Knowing more about their customers enables sellers to provide a variety of BPNL options. One example is “pay later” services, in which merchants can retroactively offer customers the option to convert qualified past transactions into a Buy Now Pay Later loan. Such a retrospection would benefit people struggling with cash flow while enabling the seller to limit default risk by picking only those with pre-underwritten credit risk.
When this customer data is used by an AI engine that is clear and easy to understand, instead of a “black box,” the chance of doing good is even higher.
In a typical online purchase scenario utilizing AI-powered BNPL services, for instance, the consumer is presented with the BNPL payment option at checkout. The seller has predetermined a variety of Buy Now, Pay Later “flavors” (instalment amount, frequency, duration, and interest rate). At this point, the client will be given AI-based predictions of how much money they will have to spend in the future, such as their expected net disposable income.

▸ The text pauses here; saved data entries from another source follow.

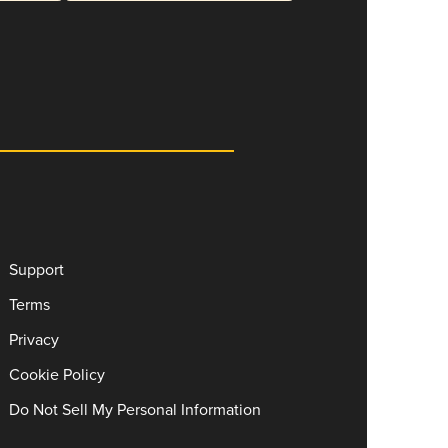
Support
Terms
Privacy
Cookie Policy
Do Not Sell My Personal Information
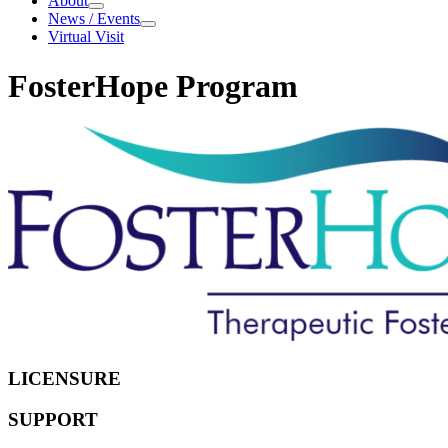
About
About
News / Events
News
Virtual Visit
/
Events
FosterHope Program
Every
child
needs
a
supportive
home
LICENSURE
SUPPORT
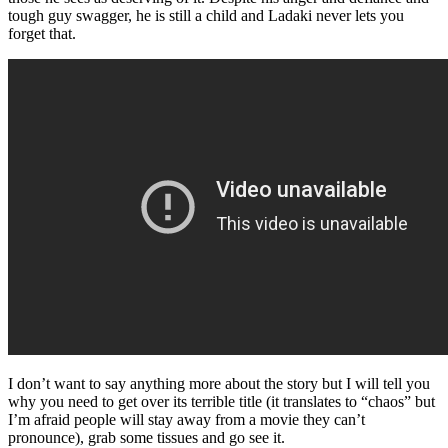
tough guy swagger, he is still a child and Ladaki never lets you
forget that.
I don’t want to say anything more about the story but I will tell you
why you need to get over its terrible title (it translates to “chaos” but
I’m afraid people will stay away from a movie they can’t
pronounce), grab some tissues and go see it.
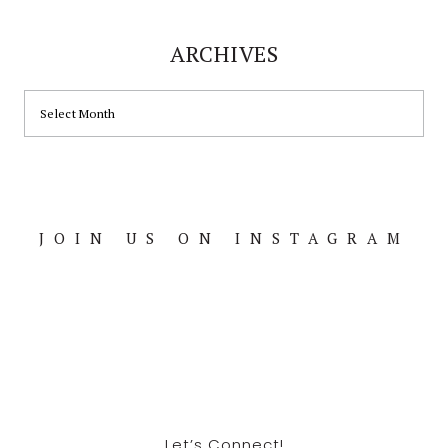
ARCHIVES
ARCHIVES
JOIN US ON INSTAGRAM
Footer
Let’s Connect!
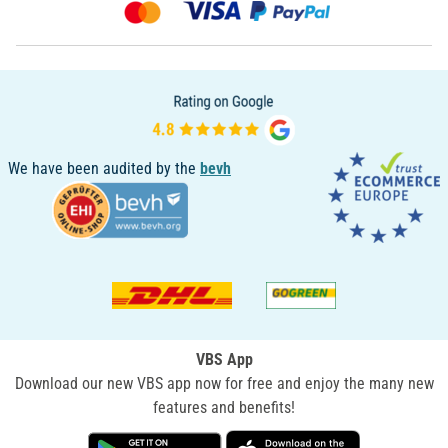
We have been audited by the
bevh
VBS App
Download our new VBS app now for free and enjoy the many new
features and benefits!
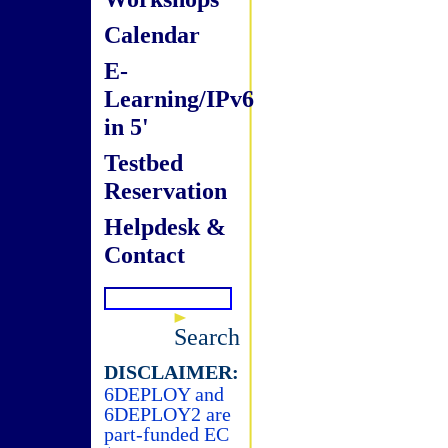
Calendar
E-
Learning/IPv6
in 5'
Testbed
Reservation
Helpdesk &
Contact
Search
DISCLAIMER:
6DEPLOY and
6DEPLOY2 are
part-funded EC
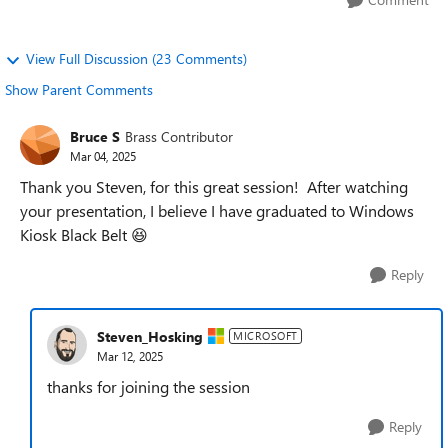
View Full Discussion (23 Comments)
Show Parent Comments
Bruce S
Brass Contributor
Mar 04, 2025
Thank you Steven, for this great session! After watching
your presentation, I believe I have graduated to Windows
Kiosk Black Belt 😆
Reply
Steven_Hosking
MICROSOFT
Mar 12, 2025
thanks for joining the session
Reply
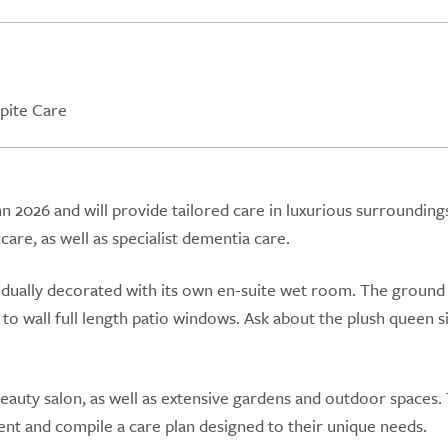
pite Care
2026 and will provide tailored care in luxurious surrounding
are, as well as specialist dementia care.
vidually decorated with its own en-suite wet room. The ground
o wall full length patio windows. Ask about the plush queen s
auty salon, as well as extensive gardens and outdoor spaces.
nt and compile a care plan designed to their unique needs.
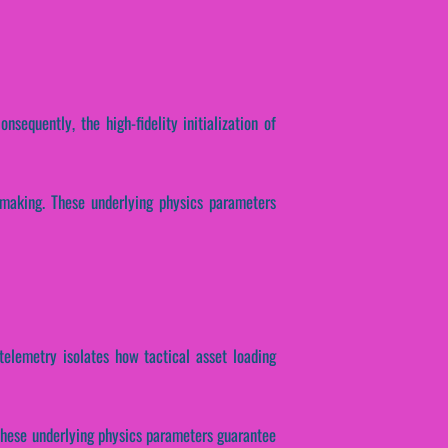
nsequently, the high-fidelity initialization of
n-making. These underlying physics parameters
 telemetry isolates how tactical asset loading
 These underlying physics parameters guarantee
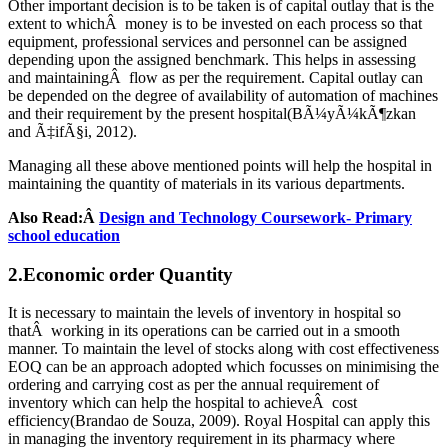
Other important decision is to be taken is of capital outlay that is the
extent to whichÂ money is to be invested on each process so that
equipment, professional services and personnel can be assigned
depending upon the assigned benchmark. This helps in assessing
and maintainingÂ flow as per the requirement. Capital outlay can
be depended on the degree of availability of automation of machines
and their requirement by the present hospital(BÃ¼yÃ¼kÃ¶zkan
and Ã‡ifÃ§i, 2012).
Managing all these above mentioned points will help the hospital in
maintaining the quantity of materials in its various departments.
Also Read:Â
Design and Technology Coursework- Primary
school education
2.Economic order Quantity
It is necessary to maintain the levels of inventory in hospital so
thatÂ working in its operations can be carried out in a smooth
manner. To maintain the level of stocks along with cost effectiveness
EOQ can be an approach adopted which focusses on minimising the
ordering and carrying cost as per the annual requirement of
inventory which can help the hospital to achieveÂ cost
efficiency(Brandao de Souza, 2009). Royal Hospital can apply this
in managing the inventory requirement in its pharmacy where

These estimates are accompanied by simple-to-understand explanations that highlight the primary causes underlying the calculated amount. Customers can also obtain tips regarding budgeting changes they need to make in order to better afford the various BNPL alternatives. As a consequence, all parties benefit.
This beneficial use of customer data enables BNPL to serve as an extra revenue source for sellers and banks while reducing delinquency and compliance concerns and fostering customer loyalty. In addition, by selling BNPL directly under their brand, retailers may engage with digital-native, Gen Z clients who are heavy users of Buy Now Pay Later and who are otherwise difficult to contact. And for the customer, it keeps the BNPL experience smooth and helps them make well-informed spending decisions, which counteracts the natural biases that come with human behavior.
Consequently, explainable AI can unlock the future sustainability of this growth, just as digital technology permitted the market’s current growth level. It is a wonderful illustration of how technology can be used to enhance banking.
Conclusion
Consumers want a seamless and transparent experience when it comes to online shopping, and BNPL provides them with just that. BNPL allows customers to make purchases on credit rather than cash by extending their payment period for up to 42 days after delivery and BNPL enables extra revenue streams for merchants and banks, which develops customer loyalty and trust while controlling delinquency and compliance issues. As e-commerce continues to grow, so does the need for new business models and services.
BNPL is one of these models, and it is set to bring e-commerce into the AI era with its flexible and transparent payment options. When the world was first introduced to e-commerce, it was almost unrecognizable compared to how it looks today. But even though the industry has undergone significant changes, one thing that has remained constant is the need for new and improved payment models. When all said and done, BNPL is helping to advance e-commerce in a number of ways.